[Stored data]
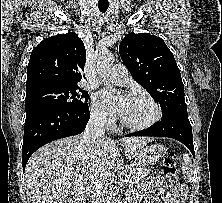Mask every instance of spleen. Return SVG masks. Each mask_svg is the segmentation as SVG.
<instances>
[{
    "instance_id": "1",
    "label": "spleen",
    "mask_w": 222,
    "mask_h": 203,
    "mask_svg": "<svg viewBox=\"0 0 222 203\" xmlns=\"http://www.w3.org/2000/svg\"><path fill=\"white\" fill-rule=\"evenodd\" d=\"M182 173H183V178L185 180L189 182L192 181L194 169H193L192 161L189 155L186 153L183 155Z\"/></svg>"
}]
</instances>
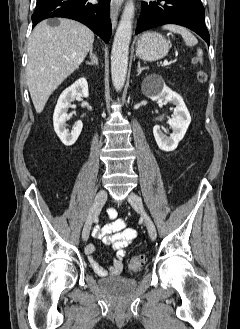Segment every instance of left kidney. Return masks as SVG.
<instances>
[{"label": "left kidney", "instance_id": "obj_1", "mask_svg": "<svg viewBox=\"0 0 240 329\" xmlns=\"http://www.w3.org/2000/svg\"><path fill=\"white\" fill-rule=\"evenodd\" d=\"M151 82L155 83V87L149 89L148 85ZM142 90L147 97L152 101H156L158 104H163L166 101L176 106L174 108V115L169 120V125L172 128V133L169 137L161 132L160 126L156 125L153 127V135L158 147L166 152L175 150L178 143L183 139L191 122L190 113L182 97L168 88L162 77L157 74H152L144 80Z\"/></svg>", "mask_w": 240, "mask_h": 329}]
</instances>
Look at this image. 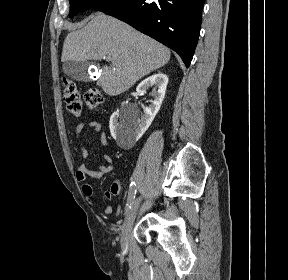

WHAT YOU SHOULD DO ▸ Leave the images out and transcribe the remaining data above word for word.

EXERCISE RESULT ▸
Mask every instance of spleen. Return SVG masks. Each mask_svg is the segmentation as SVG.
<instances>
[{
    "instance_id": "1",
    "label": "spleen",
    "mask_w": 222,
    "mask_h": 203,
    "mask_svg": "<svg viewBox=\"0 0 222 203\" xmlns=\"http://www.w3.org/2000/svg\"><path fill=\"white\" fill-rule=\"evenodd\" d=\"M182 173H183V178L185 180L189 182L192 181L194 169H193L192 161L189 155L186 153L183 155Z\"/></svg>"
}]
</instances>
Segment every instance of left kidney. Return masks as SVG.
<instances>
[{"label": "left kidney", "instance_id": "obj_1", "mask_svg": "<svg viewBox=\"0 0 240 329\" xmlns=\"http://www.w3.org/2000/svg\"><path fill=\"white\" fill-rule=\"evenodd\" d=\"M151 82L155 83V87L149 89L148 85ZM142 90L147 97L152 101H156L158 104H163L166 101L176 106L174 108V115L169 120V125L172 128V133L169 137L161 132L160 126L156 125L153 127V135L158 147L166 152L175 150L178 143L183 139L191 122L190 113L182 97L168 88L162 77L157 74H152L144 80Z\"/></svg>", "mask_w": 240, "mask_h": 329}]
</instances>
Look at this image. 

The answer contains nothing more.